WHAT THE TASK ASKS — Which lines below contain the word "escritora"? Copy each of them.

Saved data entries
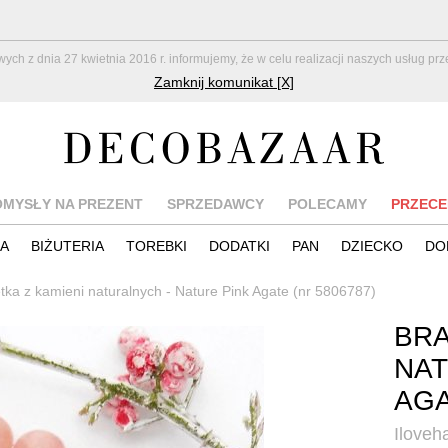
z dnia 27 kwietnia 2016 r. informujemy, że w celu realizacji naszych usług pr
Zamknij komunikat [X]
OMYSŁY NA PREZENT
SPRZEDAWCY
POLECAMY
PRZECE
IA
BIŻUTERIA
TOREBKI
DODATKI
PAN
DZIECKO
DO
tka z kamieni naturalnych - Nature Pink Agate (nr 5806787)
BRA
NAT
AG
Ilove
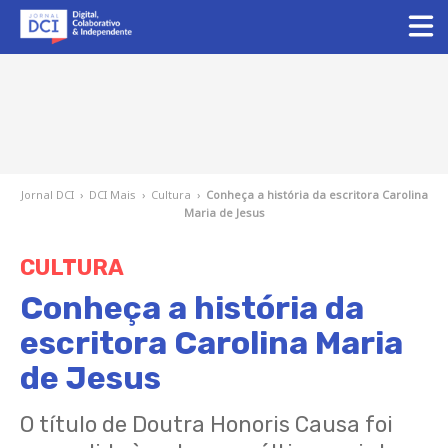
Jornal DCI
›
DCI Mais
›
Cultura
›
Conheça a história da escritora Carolina
Maria de Jesus
CULTURA
Conheça a história da
escritora Carolina Maria
de Jesus
O título de Doutra Honoris Causa foi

WRITTEN RESPONSE —
Conheça a história da escritora Carolina
escritora Carolina Maria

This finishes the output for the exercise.